TASK REQUIREMENTS → Lines of the material that include the string "family" should be returned.

EXERCISE MATERIALS →
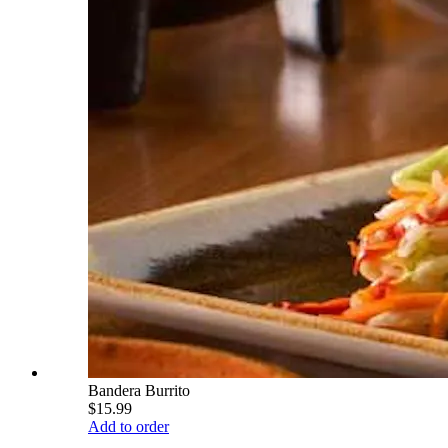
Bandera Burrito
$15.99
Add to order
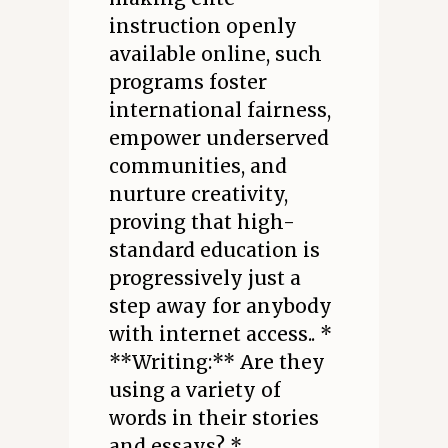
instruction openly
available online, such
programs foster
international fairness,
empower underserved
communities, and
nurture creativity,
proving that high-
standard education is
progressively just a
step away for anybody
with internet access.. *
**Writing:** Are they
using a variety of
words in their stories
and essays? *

...

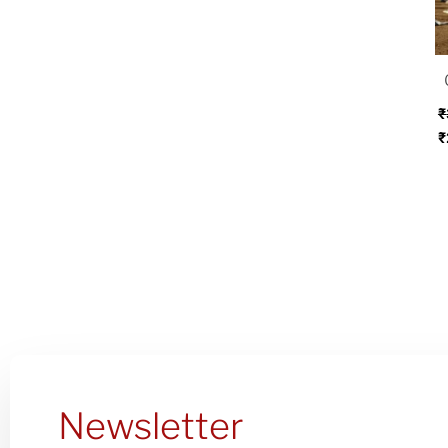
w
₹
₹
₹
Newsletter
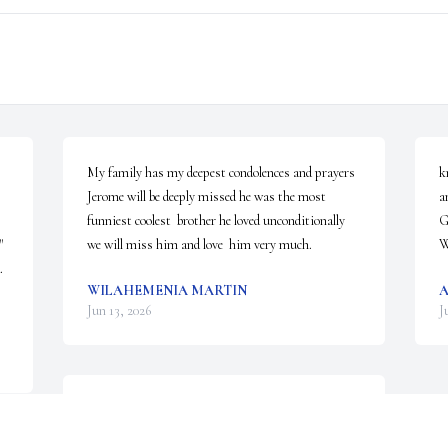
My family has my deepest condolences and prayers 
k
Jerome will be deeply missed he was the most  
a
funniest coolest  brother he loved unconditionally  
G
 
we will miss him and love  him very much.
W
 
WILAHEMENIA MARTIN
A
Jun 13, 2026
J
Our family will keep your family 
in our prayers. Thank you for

==

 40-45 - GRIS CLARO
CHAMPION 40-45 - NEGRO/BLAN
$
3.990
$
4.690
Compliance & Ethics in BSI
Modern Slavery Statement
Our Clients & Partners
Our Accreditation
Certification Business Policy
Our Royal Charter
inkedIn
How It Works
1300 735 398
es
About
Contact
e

RESPONSE BOX →
My family has my deepest condolences and prayers 
Our family will keep your family 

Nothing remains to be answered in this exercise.